**What to produce**
Each record below is to be restated word for word.

[Exercise materials — start]

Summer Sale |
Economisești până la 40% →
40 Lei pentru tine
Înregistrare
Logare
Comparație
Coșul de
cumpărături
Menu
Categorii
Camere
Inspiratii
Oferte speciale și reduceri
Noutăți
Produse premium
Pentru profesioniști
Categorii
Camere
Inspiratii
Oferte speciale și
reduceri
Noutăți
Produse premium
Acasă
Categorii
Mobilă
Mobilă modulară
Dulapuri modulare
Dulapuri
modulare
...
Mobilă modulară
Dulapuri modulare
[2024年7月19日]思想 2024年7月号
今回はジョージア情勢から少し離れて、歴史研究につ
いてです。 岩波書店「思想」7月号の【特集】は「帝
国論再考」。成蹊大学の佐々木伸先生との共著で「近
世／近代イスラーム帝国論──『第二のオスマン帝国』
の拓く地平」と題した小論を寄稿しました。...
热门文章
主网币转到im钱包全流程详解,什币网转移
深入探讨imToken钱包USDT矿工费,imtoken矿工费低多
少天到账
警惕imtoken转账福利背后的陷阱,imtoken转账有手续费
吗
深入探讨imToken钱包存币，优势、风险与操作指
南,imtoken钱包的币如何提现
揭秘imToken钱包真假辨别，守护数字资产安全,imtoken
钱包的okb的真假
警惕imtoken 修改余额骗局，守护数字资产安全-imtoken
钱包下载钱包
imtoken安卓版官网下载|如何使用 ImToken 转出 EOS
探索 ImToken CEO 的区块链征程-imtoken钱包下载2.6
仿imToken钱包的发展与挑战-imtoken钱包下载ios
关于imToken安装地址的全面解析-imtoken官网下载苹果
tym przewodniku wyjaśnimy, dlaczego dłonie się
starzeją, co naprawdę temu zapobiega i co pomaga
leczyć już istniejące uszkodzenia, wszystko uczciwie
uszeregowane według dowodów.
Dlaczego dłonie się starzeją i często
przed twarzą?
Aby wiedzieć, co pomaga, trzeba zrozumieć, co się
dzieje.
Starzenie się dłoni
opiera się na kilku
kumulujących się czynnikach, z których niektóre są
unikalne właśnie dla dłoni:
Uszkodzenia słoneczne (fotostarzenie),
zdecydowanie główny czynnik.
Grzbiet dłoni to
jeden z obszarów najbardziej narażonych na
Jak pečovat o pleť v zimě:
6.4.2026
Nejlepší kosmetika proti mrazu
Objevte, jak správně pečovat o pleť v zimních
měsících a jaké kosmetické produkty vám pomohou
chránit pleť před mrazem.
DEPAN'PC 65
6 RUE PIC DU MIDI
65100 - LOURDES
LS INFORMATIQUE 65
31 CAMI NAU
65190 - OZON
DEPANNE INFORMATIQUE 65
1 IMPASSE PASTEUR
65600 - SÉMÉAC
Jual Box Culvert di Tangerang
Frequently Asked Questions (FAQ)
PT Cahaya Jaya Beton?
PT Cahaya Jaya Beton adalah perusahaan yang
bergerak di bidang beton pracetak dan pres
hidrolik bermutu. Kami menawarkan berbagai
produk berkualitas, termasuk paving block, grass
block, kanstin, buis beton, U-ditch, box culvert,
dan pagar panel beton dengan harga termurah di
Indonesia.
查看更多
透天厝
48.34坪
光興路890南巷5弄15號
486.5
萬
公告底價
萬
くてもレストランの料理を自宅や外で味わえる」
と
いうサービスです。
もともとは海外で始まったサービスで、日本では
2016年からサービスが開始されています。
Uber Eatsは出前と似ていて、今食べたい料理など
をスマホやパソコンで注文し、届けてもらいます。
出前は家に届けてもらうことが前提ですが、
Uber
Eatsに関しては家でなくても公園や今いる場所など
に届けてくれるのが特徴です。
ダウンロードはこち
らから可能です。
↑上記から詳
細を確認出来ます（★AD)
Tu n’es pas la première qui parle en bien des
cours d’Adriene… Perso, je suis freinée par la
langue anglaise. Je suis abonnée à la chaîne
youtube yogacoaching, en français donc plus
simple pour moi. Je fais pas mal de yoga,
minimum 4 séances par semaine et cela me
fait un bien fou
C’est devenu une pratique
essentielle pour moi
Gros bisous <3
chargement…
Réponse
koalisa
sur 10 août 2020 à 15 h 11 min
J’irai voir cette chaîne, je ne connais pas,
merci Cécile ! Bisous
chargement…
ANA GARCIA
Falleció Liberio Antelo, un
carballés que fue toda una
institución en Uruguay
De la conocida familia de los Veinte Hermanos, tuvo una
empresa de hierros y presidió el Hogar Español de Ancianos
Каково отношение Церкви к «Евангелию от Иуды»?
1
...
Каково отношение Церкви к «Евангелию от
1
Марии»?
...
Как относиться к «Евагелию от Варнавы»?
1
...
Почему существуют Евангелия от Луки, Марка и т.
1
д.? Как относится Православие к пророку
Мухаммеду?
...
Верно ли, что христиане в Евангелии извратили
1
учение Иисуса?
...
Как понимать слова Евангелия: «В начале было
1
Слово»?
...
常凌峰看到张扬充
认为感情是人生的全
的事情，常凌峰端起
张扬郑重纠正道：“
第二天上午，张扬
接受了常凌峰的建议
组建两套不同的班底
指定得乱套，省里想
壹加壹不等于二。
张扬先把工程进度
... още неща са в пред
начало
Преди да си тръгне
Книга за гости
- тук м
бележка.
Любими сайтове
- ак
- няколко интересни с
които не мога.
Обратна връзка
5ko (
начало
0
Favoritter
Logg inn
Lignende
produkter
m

[Exercise materials — finish]

**Solution for this task**
Summer Sale |
Economisești până la 40% →
40 Lei pentru tine
Înregistrare
Logare
Comparație
Coșul de
cumpărături
Menu
Categorii
Camere
Inspiratii
Oferte speciale și reduceri
Noutăți
Produse premium
Pentru profesioniști
Categorii
Camere
Inspiratii
Oferte speciale și
reduceri
Noutăți
Produse premium
Acasă
Categorii
Mobilă
Mobilă modulară
Dulapuri modulare
Dulapuri
modulare
...
Mobilă modulară
Dulapuri modulare
[2024年7月19日]思想 2024年7月号
今回はジョージア情勢から少し離れて、歴史研究につ
いてです。 岩波書店「思想」7月号の【特集】は「帝
国論再考」。成蹊大学の佐々木伸先生との共著で「近
世／近代イスラーム帝国論──『第二のオスマン帝国』
の拓く地平」と題した小論を寄稿しました。...
热门文章
主网币转到im钱包全流程详解,什币网转移
深入探讨imToken钱包USDT矿工费,imtoken矿工费低多
少天到账
警惕imtoken转账福利背后的陷阱,imtoken转账有手续费
吗
深入探讨imToken钱包存币，优势、风险与操作指
南,imtoken钱包的币如何提现
揭秘imToken钱包真假辨别，守护数字资产安全,imtoken
钱包的okb的真假
警惕imtoken 修改余额骗局，守护数字资产安全-imtoken
钱包下载钱包
imtoken安卓版官网下载|如何使用 ImToken 转出 EOS
探索 ImToken CEO 的区块链征程-imtoken钱包下载2.6
仿imToken钱包的发展与挑战-imtoken钱包下载ios
关于imToken安装地址的全面解析-imtoken官网下载苹果
tym przewodniku wyjaśnimy, dlaczego dłonie się
starzeją, co naprawdę temu zapobiega i co pomaga
leczyć już istniejące uszkodzenia, wszystko uczciwie
uszeregowane według dowodów.
Dlaczego dłonie się starzeją i często
przed twarzą?
Aby wiedzieć, co pomaga, trzeba zrozumieć, co się
dzieje.
Starzenie się dłoni
opiera się na kilku
kumulujących się czynnikach, z których niektóre są
unikalne właśnie dla dłoni:
Uszkodzenia słoneczne (fotostarzenie),
zdecydowanie główny czynnik.
Grzbiet dłoni to
jeden z obszarów najbardziej narażonych na
Jak pečovat o pleť v zimě:
6.4.2026
Nejlepší kosmetika proti mrazu
Objevte, jak správně pečovat o pleť v zimních
měsících a jaké kosmetické produkty vám pomohou
chránit pleť před mrazem.
DEPAN'PC 65
6 RUE PIC DU MIDI
65100 - LOURDES
LS INFORMATIQUE 65
31 CAMI NAU
65190 - OZON
DEPANNE INFORMATIQUE 65
1 IMPASSE PASTEUR
65600 - SÉMÉAC
Jual Box Culvert di Tangerang
Frequently Asked Questions (FAQ)
PT Cahaya Jaya Beton?
PT Cahaya Jaya Beton adalah perusahaan yang
bergerak di bidang beton pracetak dan pres
hidrolik bermutu. Kami menawarkan berbagai
produk berkualitas, termasuk paving block, grass
block, kanstin, buis beton, U-ditch, box culvert,
dan pagar panel beton dengan harga termurah di
Indonesia.
查看更多
透天厝
48.34坪
光興路890南巷5弄15號
486.5
萬
公告底價
萬
くてもレストランの料理を自宅や外で味わえる」
と
いうサービスです。
もともとは海外で始まったサービスで、日本では
2016年からサービスが開始されています。
Uber Eatsは出前と似ていて、今食べたい料理など
をスマホやパソコンで注文し、届けてもらいます。
出前は家に届けてもらうことが前提ですが、
Uber
Eatsに関しては家でなくても公園や今いる場所など
に届けてくれるのが特徴です。
ダウンロードはこち
らから可能です。
↑上記から詳
細を確認出来ます（★AD)
Tu n’es pas la première qui parle en bien des
cours d’Adriene… Perso, je suis freinée par la
langue anglaise. Je suis abonnée à la chaîne
youtube yogacoaching, en français donc plus
simple pour moi. Je fais pas mal de yoga,
minimum 4 séances par semaine et cela me
fait un bien fou
C’est devenu une pratique
essentielle pour moi
Gros bisous <3
chargement…
Réponse
koalisa
sur 10 août 2020 à 15 h 11 min
J’irai voir cette chaîne, je ne connais pas,
merci Cécile ! Bisous
chargement…
ANA GARCIA
Falleció Liberio Antelo, un
carballés que fue toda una
institución en Uruguay
De la conocida familia de los Veinte Hermanos, tuvo una
empresa de hierros y presidió el Hogar Español de Ancianos
Каково отношение Церкви к «Евангелию от Иуды»?
1
...
Каково отношение Церкви к «Евангелию от
1
Марии»?
...
Как относиться к «Евагелию от Варнавы»?
1
...
Почему существуют Евангелия от Луки, Марка и т.
1
д.? Как относится Православие к пророку
Мухаммеду?
...
Верно ли, что христиане в Евангелии извратили
1
учение Иисуса?
...
Как понимать слова Евангелия: «В начале было
1
Слово»?
...
常凌峰看到张扬充
认为感情是人生的全
的事情，常凌峰端起
张扬郑重纠正道：“
第二天上午，张扬
接受了常凌峰的建议
组建两套不同的班底
指定得乱套，省里想
壹加壹不等于二。
张扬先把工程进度
... още неща са в пред
начало
Преди да си тръгне
Книга за гости
- тук м
бележка.
Любими сайтове
- ак
- няколко интересни с
които не мога.
Обратна връзка
5ko (
начало
0
Favoritter
Logg inn
Lignende
produkter
m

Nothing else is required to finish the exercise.